MONTIERI – Nell’ottobre del 2015 l’associazione culturale LunaNera pubblica il libro “Il villaggio che non c’è più”. Uno spaccato di vita passata, un pezzo di storia vissuta, ricordando luoghi spesso dimenticati o che addirittura non esistono più, come, in questo caso, il Villaggio Le Merse di Boccheggiano (Montieri) nelle Colline Metallifere.
L’autore del libro si chiama Antonio Nozzoli, follonichese di adozione, nato proprio nel Villaggio Le Merse e che ringrazio per essersi reso disponibile a rispondere alle mie domande.
Boccheggiano e il Villaggio Le Merse costituiscono un patrimonio storico importante dell’entroterra maremmano. Antonio come è nata l’idea di scrivere questo libro?
L’idea, o meglio, la necessità interiore di scriverlo è nata dalla percezione che quella vita, quel modo di vivere, sarebbe scomparsa anche dai ricordi una volta finita la mia generazione. La spinta definitiva me l’ha data la forte emozione provata ed il pianto che ne è scaturito alla scoperta che il mio paese natale era stato raso al suolo, cancellato per sempre.

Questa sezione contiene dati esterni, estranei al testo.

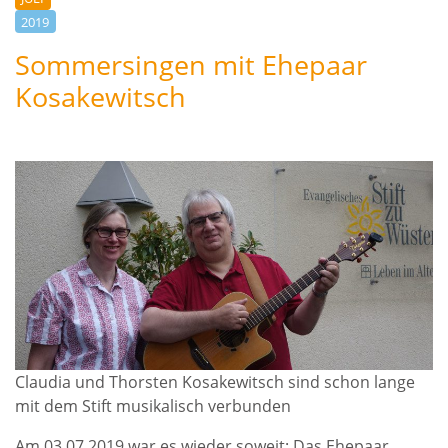
2019
Sommersingen mit Ehepaar
Kosakewitsch
Claudia und Thorsten Kosakewitsch sind schon lange
mit dem Stift musikalisch verbunden
Am 03.07.2019 war es wieder soweit: Das Ehepaar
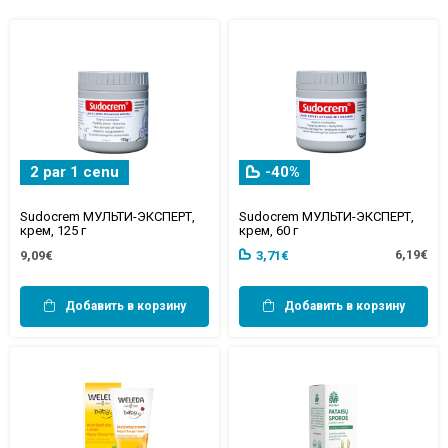
2 par 1 cenu
-40%
Sudocrem МУЛЬТИ-ЭКСПЕРТ,
Sudocrem МУЛЬТИ-ЭКСПЕРТ,
крем, 125 г
крем, 60 г
6,19€
9,09€
3,71€
Добавить в корзину
Добавить в корзину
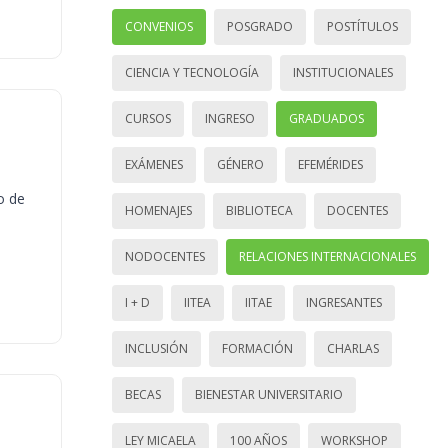
CONVENIOS
POSGRADO
POSTÍTULOS
CIENCIA Y TECNOLOGÍA
INSTITUCIONALES
CURSOS
INGRESO
GRADUADOS
EXÁMENES
GÉNERO
EFEMÉRIDES
o de
HOMENAJES
BIBLIOTECA
DOCENTES
NODOCENTES
RELACIONES INTERNACIONALES
I + D
IITEA
IITAE
INGRESANTES
INCLUSIÓN
FORMACIÓN
CHARLAS
BECAS
BIENESTAR UNIVERSITARIO
LEY MICAELA
100 AÑOS
WORKSHOP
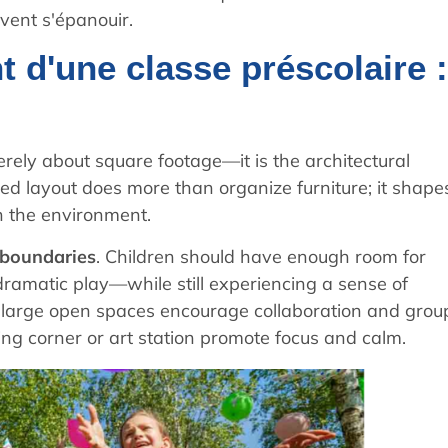
uvent s'épanouir.
 d'une classe préscolaire :
rely about square footage—it is the architectural
ned layout does more than organize furniture; it shape
n the environment.
boundaries
. Children should have enough room for
 dramatic play—while still experiencing a sense of
, large open spaces encourage collaboration and grou
ing corner or art station promote focus and calm.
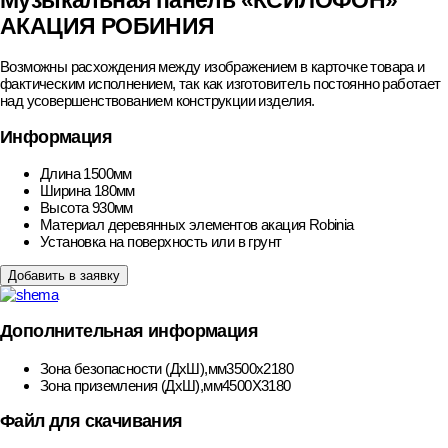
Музыкальная панель «КСИЛОФОН»
АКАЦИЯ РОБИНИЯ
Возможны расхождения между изображением в карточке товара и
фактическим исполнением, так как изготовитель постоянно работает
над усовершенствованием конструкции изделия.
Информация
Длина
1500мм
Ширина
180мм
Высота
930мм
Материал деревянных элементов
акация Robinia
Установка
на поверхность или в грунт
Добавить в заявку
Дополнительная информация
Зона безопасности (ДхШ),мм
3500х2180
Зона приземления (ДхШ),мм
4500Х3180
Файл для скачивания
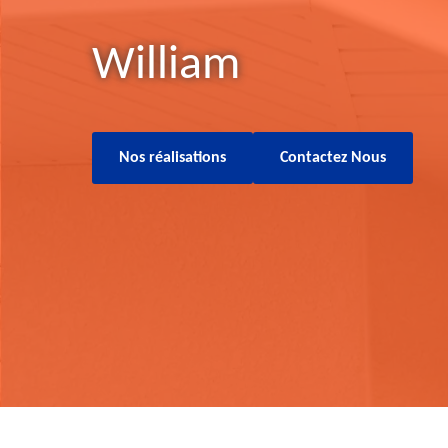
William
Nos réalisations
Contactez Nous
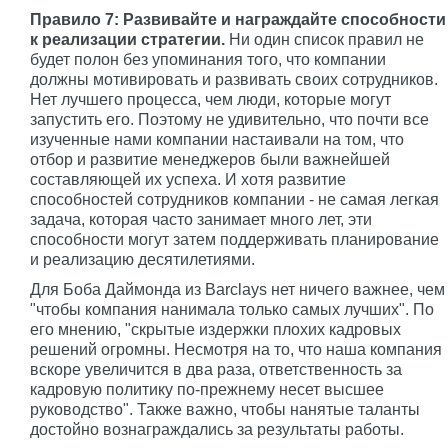
Правило 7: Развивайте и награждайте способности
к реализации стратегии.
Ни один список правил не
будет полон без упоминания того, что компании
должны мотивировать и развивать своих сотрудников.
Нет лучшего процесса, чем люди, которые могут
запустить его. Поэтому не удивительно, что почти все
изученные нами компании настаивали на том, что
отбор и развитие менеджеров были важнейшей
составляющей их успеха. И хотя развитие
способностей сотрудников компании - не самая легкая
задача, которая часто занимает много лет, эти
способности могут затем поддерживать планирование
и реализацию десятилетиями.
Для Боба Даймонда из Barclays нет ничего важнее, чем
"чтобы компания нанимала только самых лучших". По
его мнению, "скрытые издержки плохих кадровых
решений огромны. Несмотря на то, что наша компания
вскоре увеличится в два раза, ответственность за
кадровую политику по-прежнему несет высшее
руководство". Также важно, чтобы нанятые таланты
достойно вознаграждались за результаты работы.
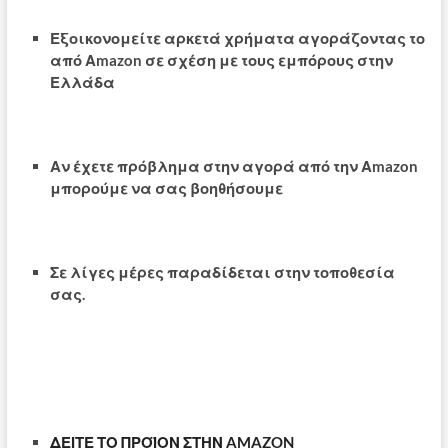
Εξοικονομείτε αρκετά χρήματα αγοράζοντας το
από Αmazon σε σχέση με τους εμπόρους στην
Ελλάδα
Αν έχετε πρόβλημα στην αγορά από την Αmazon
μπορούμε να σας βοηθήσουμε
Σε λίγες μέρες παραδίδεται στην τοποθεσία
σας.
ΔΕΙΤΕ ΤΟ ΠΡΟΪΟΝ ΣΤΗΝ AMAZON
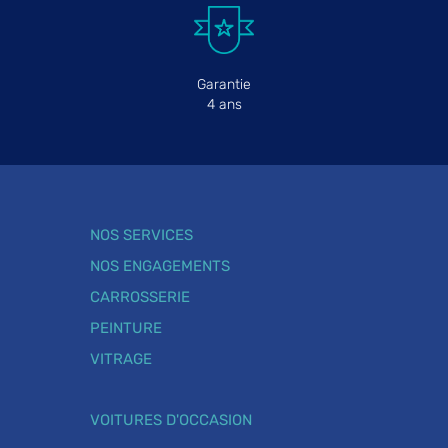
Garantie
4 ans
NOS SERVICES
NOS ENGAGEMENTS
CARROSSERIE
PEINTURE
VITRAGE
VOITURES D'OCCASION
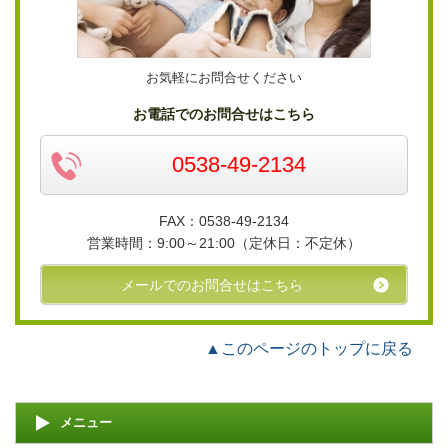
お気軽にお問合せください
お電話でのお問合せはこちら
0538-49-2134
FAX：0538-49-2134
営業時間：
9:00～21:00（
定休日：
不定休）
メールでのお問合せはこちら
▲このページのトップに戻る
メニュー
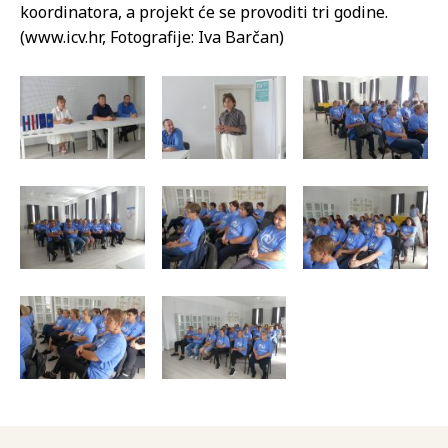
koordinatora, a projekt će se provoditi tri godine.
(www.icv.hr, Fotografije: Iva Barčan)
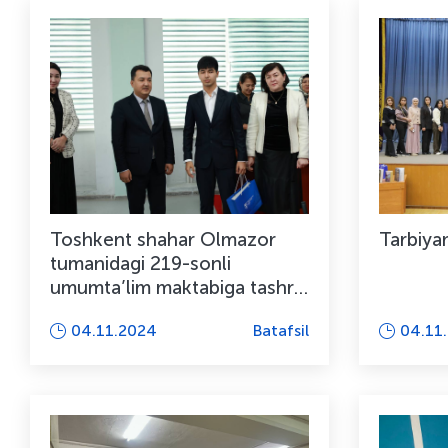
Toshkent shahar Olmazor
Tarbiyam
tumanidagi 219-sonli
umumta’lim maktabiga tashrif
buyurildi
04.11.2024
Batafsil
04.11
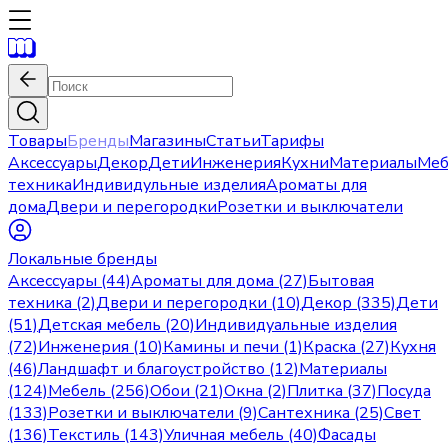
Товары
Бренды
Магазины
Статьи
Тарифы
Аксессуары
Декор
Дети
Инженерия
Кухни
Материалы
Меб
техника
Индивидульные изделия
Ароматы для
дома
Двери и перегородки
Розетки и выключатели
Локальные бренды
Аксессуары (44)
Ароматы для дома (27)
Бытовая
техника (2)
Двери и перегородки (10)
Декор (335)
Дети
(51)
Детская мебель (20)
Индивидуальные изделия
(72)
Инженерия (10)
Камины и печи (1)
Краска (27)
Кухня
(46)
Ландшафт и благоустройство (12)
Материалы
(124)
Мебель (256)
Обои (21)
Окна (2)
Плитка (37)
Посуда
(133)
Розетки и выключатели (9)
Сантехника (25)
Свет
(136)
Текстиль (143)
Уличная мебель (40)
Фасады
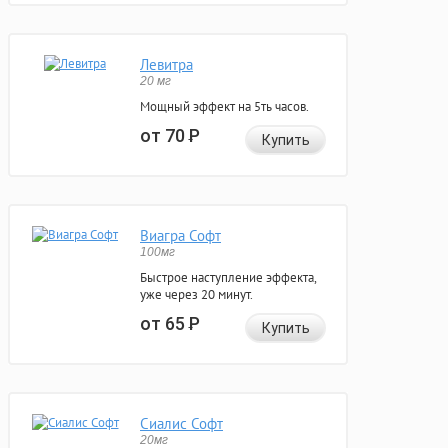
Левитра
20 мг
Мощный эффект на 5ть часов.
от 70
Р
Купить
Виагра Софт
100мг
Быстрое наступление эффекта,
уже через 20 минут.
от 65
Р
Купить
Сиалис Софт
20мг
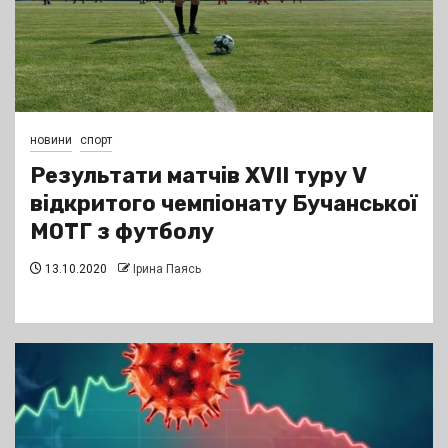
новини
спорт
Результати матчів XVII туру V
відкритого чемпіонату Бучанської
МОТГ з футболу
13.10.2020
Ірина Паясь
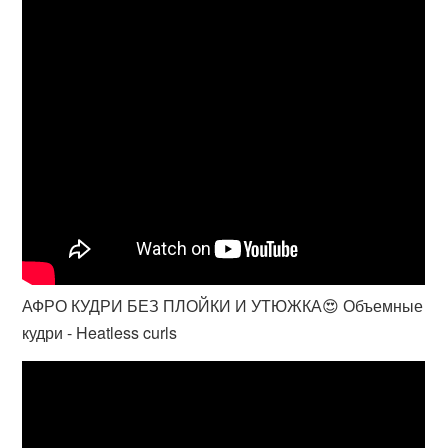
АФРО КУДРИ БЕЗ ПЛОЙКИ И УТЮЖКА😍 Объемные
кудри - Heatless curls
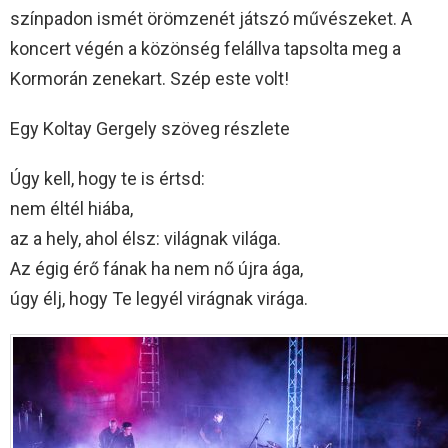
színpadon ismét örömzenét játszó művészeket. A
koncert végén a közönség felállva tapsolta meg a
Kormorán zenekart. Szép este volt!
Egy Koltay Gergely szöveg részlete
Úgy kell, hogy te is értsd:
nem éltél hiába,
az a hely, ahol élsz: világnak világa.
Az égig érő fának ha nem nő újra ága,
úgy élj, hogy Te legyél virágnak virága.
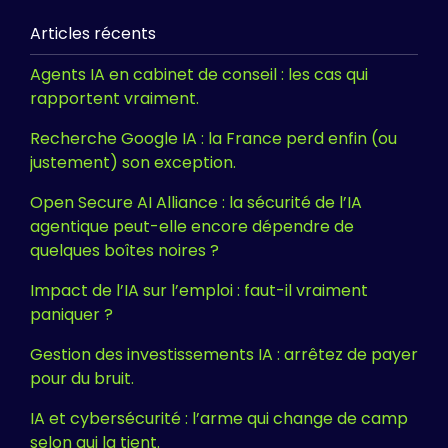
Articles récents
Agents IA en cabinet de conseil : les cas qui
rapportent vraiment.
Recherche Google IA : la France perd enfin (ou
justement) son exception.
Open Secure AI Alliance : la sécurité de l’IA
agentique peut-elle encore dépendre de
quelques boîtes noires ?
Impact de l’IA sur l’emploi : faut-il vraiment
paniquer ?
Gestion des investissements IA : arrêtez de payer
pour du bruit.
IA et cybersécurité : l’arme qui change de camp
selon qui la tient.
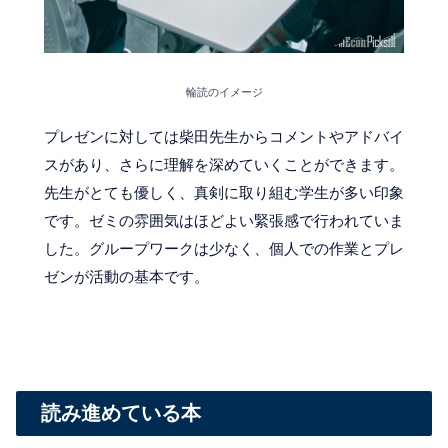
輪読のイメージ
プレゼンに対しては柴田先生からコメントやアドバイ
スがあり、さらに理解を深めていくことができます。
先生がとても優しく、真剣に取り組む学生が多い印象
です。ゼミの雰囲気はほどよい緊張感で行われていま
した。グループワークは少なく、個人での作業とプレ
ゼンが活動の基本です。
読み進めている本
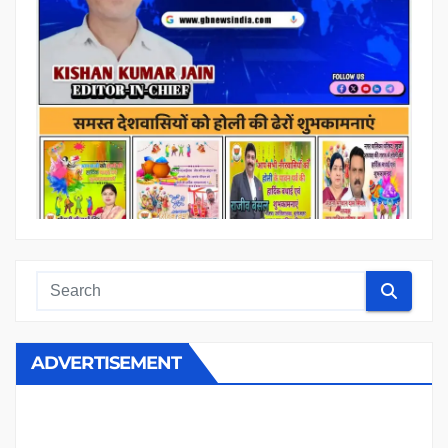
ADVERTISEMENT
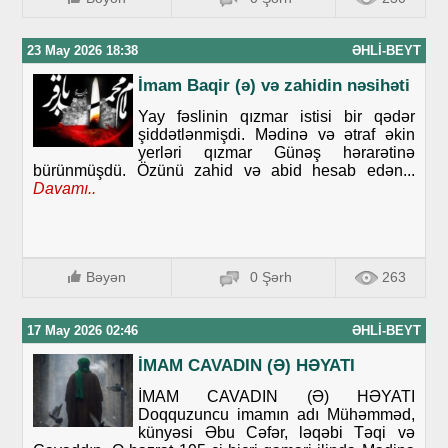
23 May 2026 18:38
ƏHLI-BEYT
İmam Baqir (ə) və zahidin nəsihəti
Yay fəslinin qızmar istisi bir qədər
şiddətlənmişdi. Mədinə və ətraf əkin
yerləri qızmar Günəş hərarətinə
bürünmüşdü. Özünü zahid və abid hesab edən...
Davamı..
Bəyən
0 Şərh
263
17 May 2026 02:46
ƏHLI-BEYT
İMAM CAVADIN (Ə) HƏYATI
İMAM CAVADIN (Ə) HƏYATI
Doqquzuncu imamın adı Mühəmməd,
künyəsi Əbu Cəfər, ləqəbi Təqi və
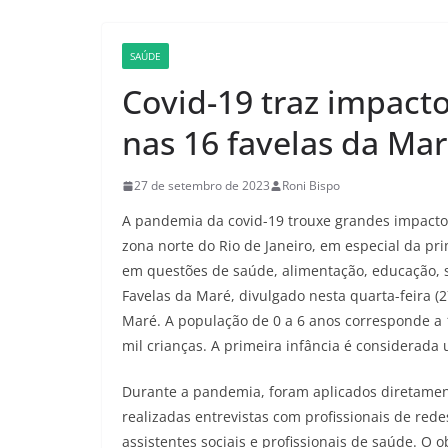
SAÚDE
Covid-19 traz impacto
nas 16 favelas da Ma
27 de setembro de 2023
Roni Bispo
A pandemia da covid-19 trouxe grandes impactos
zona norte do Rio de Janeiro, em especial da pr
em questões de saúde, alimentação, educação, s
Favelas da Maré, divulgado nesta quarta-feira 
Maré. A população de 0 a 6 anos corresponde a
mil crianças. A primeira infância é considerada
Durante a pandemia, foram aplicados diretamente
realizadas entrevistas com profissionais de rede
assistentes sociais e profissionais de saúde. O 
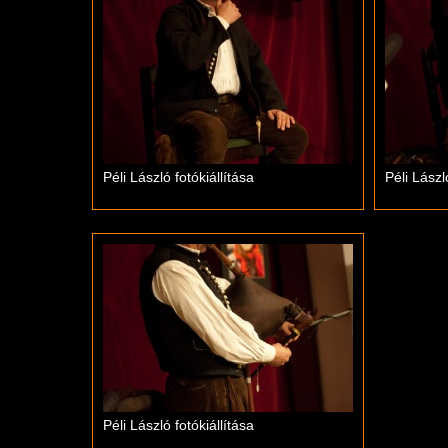
Péli László fotókiállítása
Péli Lászl
Péli László fotókiállítása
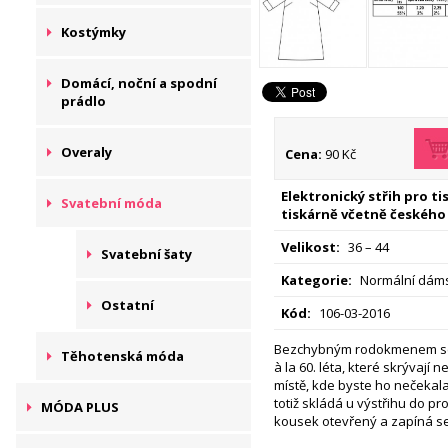
Kostýmky
Domácí, noční a spodní
prádlo
Overaly
Cena:
90 Kč
Elektronický střih pro t
Svatební móda
tiskárně včetně českého
Velikost:
36 – 44
Svatební šaty
Kategorie:
Normální dáms
Ostatní
Kód:
106-03-2016
Bezchybným rodokmenem se 
Těhotenská móda
à la 60. léta, které skrývají 
místě, kde byste ho nečekala
totiž skládá u výstřihu do pr
MÓDA PLUS
kousek otevřený a zapíná se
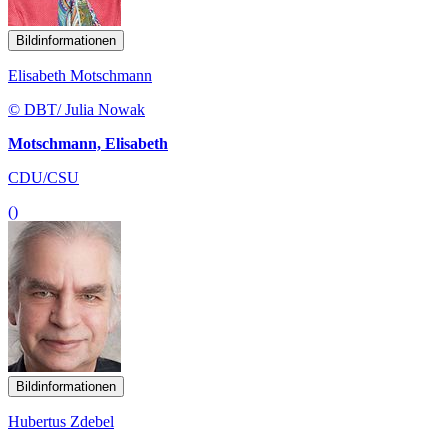
Bildinformationen
Elisabeth Motschmann
© DBT/ Julia Nowak
Motschmann, Elisabeth
CDU/CSU
()
Bildinformationen
Hubertus Zdebel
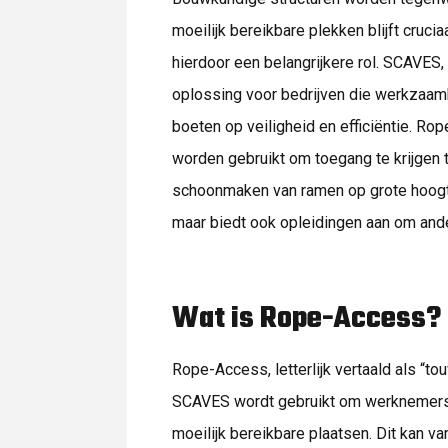
moeilijk bereikbare plekken blijft cruci
hierdoor een belangrijkere rol. SCAVES
oplossing voor bedrijven die werkzaamh
boeten op veiligheid en efficiëntie. R
worden gebruikt om toegang te krijgen t
schoonmaken van ramen op grote hoogte.
maar biedt ook opleidingen aan om ander
Wat is Rope-Access?
Rope-Access, letterlijk vertaald als “t
SCAVES wordt gebruikt om werknemers i
moeilijk bereikbare plaatsen. Dit kan v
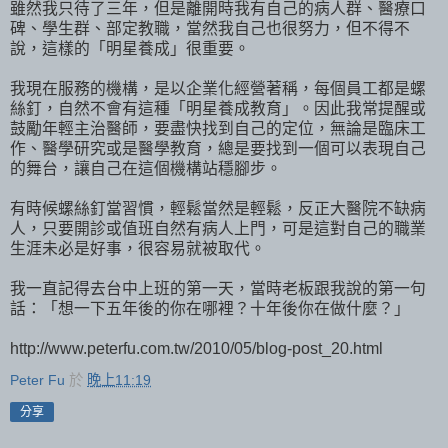
雖然我只待了三年，但是離開時我有自己的病人群、醫療口
碑、學生群、部定教職，當然我自己也很努力，但不得不
說，這樣的「明星養成」很重要。
我現在服務的機構，是以企業化經營著稱，每個員工都是螺
絲釘，自然不會有這種「明星養成教育」。因此我常提醒或
鼓勵年輕主治醫師，要盡快找到自己的定位，無論是臨床工
作、醫學研究或是醫學教育，總是要找到一個可以表現自己
的舞台，讓自己在這個機構站穩腳步。
有時候螺絲釘當習慣，輕鬆當然是輕鬆，反正大醫院不缺病
人，只要開診或值班自然有病人上門，可是這對自己的職業
生涯未必是好事，很容易就被取代。
我一直記得去台中上班的第一天，當時老板跟我說的第一句
話：「想一下五年後的你在哪裡？十年後你在做什麼？」
http://www.peterfu.com.tw/2010/05/blog-post_20.html
Peter Fu
於
晚上11:19
分享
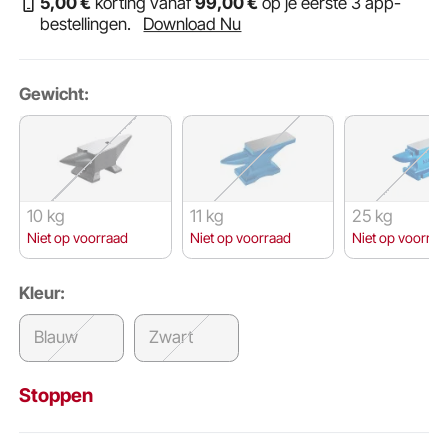
5
,00
€
korting vanaf
99
,00
€
op je eerste 3 app-
bestellingen.
Download Nu
Gewicht:
10 kg
11 kg
25 kg
Niet op voorraad
Niet op voorraad
Niet op voorraa
Kleur:
Blauw
Zwart
Stoppen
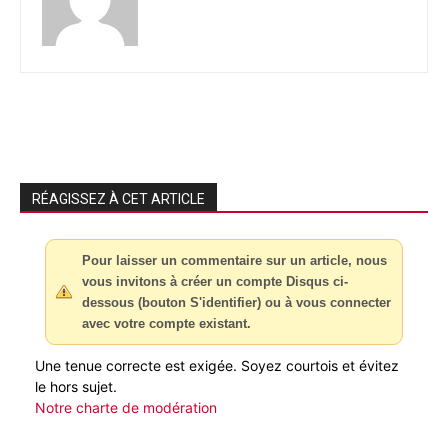
RÉAGISSEZ À CET ARTICLE
Pour laisser un commentaire sur un article, nous
vous invitons à créer un compte Disqus ci-
dessous (bouton S'identifier) ou à vous connecter
avec votre compte existant.
Une tenue correcte est exigée. Soyez courtois et évitez
le hors sujet.
Notre charte de modération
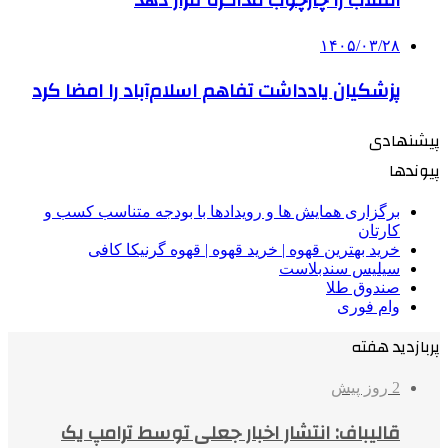
انقلاب را چارچوب مذاکره قرار دهد
۱۴۰۵/۰۳/۲۸
پزشکیان یادداشت تفاهم اسلام‌آباد را امضا کرد
پیشنهادی
پیوندها
برگزاری همایش ها و رویدادها با بودجه متناسب کسب و
کارتان
خرید بهترین قهوه | خرید قهوه | قهوه گرنیکا کافی
سیلیس سندبلاست
صندوق طلا
وام فوری
پربازدید هفته
2 روز پیش
قالیباف: انتشار اخبار جعلی توسط ترامپ یک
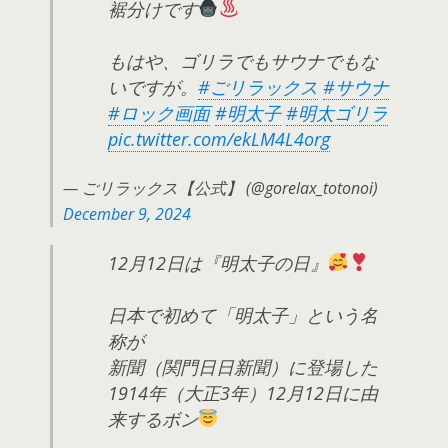
裾分けです
もはや、ゴリラでもサウナでもな
いですが。
#ごリラックス
#サウナ
#ロック画面
#明太子
#明太ゴリラ
pic.twitter.com/ekLM4L4org
— ごリラックス【公式】 (@gorelax_totonoi)
December 9, 2024
12月12日は『明太子の日』
日本で初めて「明太子」という名
称が
新聞（関門日日新聞）に登場した
1914年（大正3年）12月12日に由
来するボン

Che cosa significa per te ricordare il lavoro della miniera ed i suoi luoghi?
La miniera e il mondo che ci girava attorno con le sue luci (poche) e le sue ombre (tante) sono le mie radici, quelle dei miei bisnonni, dei miei nonni e dei miei genitori: almeno tre generazioni hanno vissuto di miniera e nulla c’è di più profondo nel nostro io che le nostre radici ed il legame forte con la nostra terra che in questo caso non è solo amata ma anche penetrata e trasformata in fonte di sostentamento.
Alcune scene del film “La ragazza di Bube” sono state girate proprio nella zona del Villaggio Le Merse. Antonio, tu cosa mi puoi dire a questo proposito?
Il ricordo più nitido è il fervore che ha accompagnato quell’evento, le persone che aspiravano ad una parte da comparsa e l’eco rimasto anche a distanza di mesi dopo il passaggio della troupe. Inoltre la fine della guerra era ancora relativamente vicina e molti ex partigiani, ora minatori, avevano vissuto in prima persona quel periodo e ne conservavano ancora forte il ricordo, molti di loro si rispecchiavano nel comunismo come Bube e quindi erano anche emotivamente coinvolti.
Nel tuo libro ci sono molte foto di un passato che ormai non esiste più ma che disegna comunque un pezzo di Maremma. Se tu ne dovessi scegliere una sola per rappresentare questa terra, quale sarebbe?
Di sicuro quella dell'”armatura” delle gallerie. La foto riprende minatori senza l’ausilio di macchine, solo picconi, muscoli e sudore, che hanno fatto parte degli uomini di miniera e delle loro famiglie che condividevano con loro stenti, sacrifici, ansie e dolori, ma anche una vita più “pura” della nostra. Nel caldo della miniera e nel pericolo quotidiano si rafforzavano i legami ed era quasi inevitabile che si creasse uno spirito di solidarietà e di generosità che ha sempre contraddistinto i minatori e le loro famiglie, non a caso le basi di molte sezioni di donatori del sangue della nostra zona sono state create proprio dai minatori.
“Il ricordo è il tessuto dell’identità”, Nelson Mandela.